Thursday, September 10, 2015 - 12:00pm to 1:00pm
Jeff Jensen 
Professor, École polytechnique fédérale de Lausanne
The population genetics of adaptation
 
Understanding the distributions of selective effects of newly arising, segregating, and fixed mutations – central to population genetics over the last century – stands as a major focus of the present and future Jensen Lab. This underlying question has inspired approaches integrating toolsets from computer science, mathematics and statistics with evolutionary biology, medical and ecological genetics, experimental evolution, and population genomics. I will here highlight aspects of our current and future work studying adaptively important mutations as they arise, transit throughthe population, and ultimately achieve fixation – and discuss our primary applications studying resistance evolution in influenza virus and the demographic infection dynamics of human cytomegalovirus.
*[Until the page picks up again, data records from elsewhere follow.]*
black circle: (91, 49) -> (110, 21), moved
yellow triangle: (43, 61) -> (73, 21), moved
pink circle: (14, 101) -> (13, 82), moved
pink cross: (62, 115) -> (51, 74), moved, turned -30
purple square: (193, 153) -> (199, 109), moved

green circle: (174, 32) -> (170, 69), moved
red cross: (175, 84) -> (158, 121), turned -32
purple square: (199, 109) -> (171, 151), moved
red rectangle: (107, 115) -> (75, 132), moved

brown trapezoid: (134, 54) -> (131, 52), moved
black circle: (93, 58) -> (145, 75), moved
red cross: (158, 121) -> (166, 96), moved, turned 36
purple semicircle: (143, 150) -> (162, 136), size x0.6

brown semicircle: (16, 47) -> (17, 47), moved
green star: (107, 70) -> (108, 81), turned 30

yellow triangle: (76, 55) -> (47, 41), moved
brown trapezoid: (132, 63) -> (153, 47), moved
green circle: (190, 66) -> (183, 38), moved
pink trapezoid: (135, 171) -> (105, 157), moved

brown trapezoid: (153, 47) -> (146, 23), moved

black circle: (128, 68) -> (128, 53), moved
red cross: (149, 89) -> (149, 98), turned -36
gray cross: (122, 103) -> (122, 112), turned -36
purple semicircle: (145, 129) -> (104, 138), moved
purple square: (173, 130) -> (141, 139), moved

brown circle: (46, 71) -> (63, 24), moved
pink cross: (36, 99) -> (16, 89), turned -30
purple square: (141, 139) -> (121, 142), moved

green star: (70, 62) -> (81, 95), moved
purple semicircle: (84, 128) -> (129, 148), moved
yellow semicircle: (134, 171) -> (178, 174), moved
While our research program is topically diverse, the dominant and central underlying theme is the study of adaptation, and the strongly coupled development of theoretical and statistical tools with novel data analysis. With these tools at our disposal, I will make the case that population genetics is on the verge of important breakthroughs in both our general understanding of the process of adaptation, but also in the ability of evolutionary analyses to provide important clinically relevant insights to other research communities as well.
 
Jensen is a population geneticist, broadly interested in the study of adaptation in natural populations. He received a BS / BA from the University of Arizona in 2002 in Ecology & Evolutionary Biology and Biological Anthropology, respectively, and was co-advised by Michael Nachman (University of Arizona) and Brian Charlesworth (University of Edinburgh). Jensen earned his PhD in Molecular Biology & Genetics at Cornell University in 2006, co-advised by Charles Aquadro (Cornell) and Carlos Bustamante (Stanford). He did his postdoc work as an NSF Biological Informatics Fellow at UCSD and UC Berkeley advised by Doris Bachtrog (Berkeley), Peter Andolfatto (Princeton), and Rasmus Nielsen (Berkeley). He founded the Jensen Lab at the University of Massachusetts Medical School in the Program for Bioinformatics & Integrative Biology in 2009, and re-located the lab to EPFL in the Fall of 2011.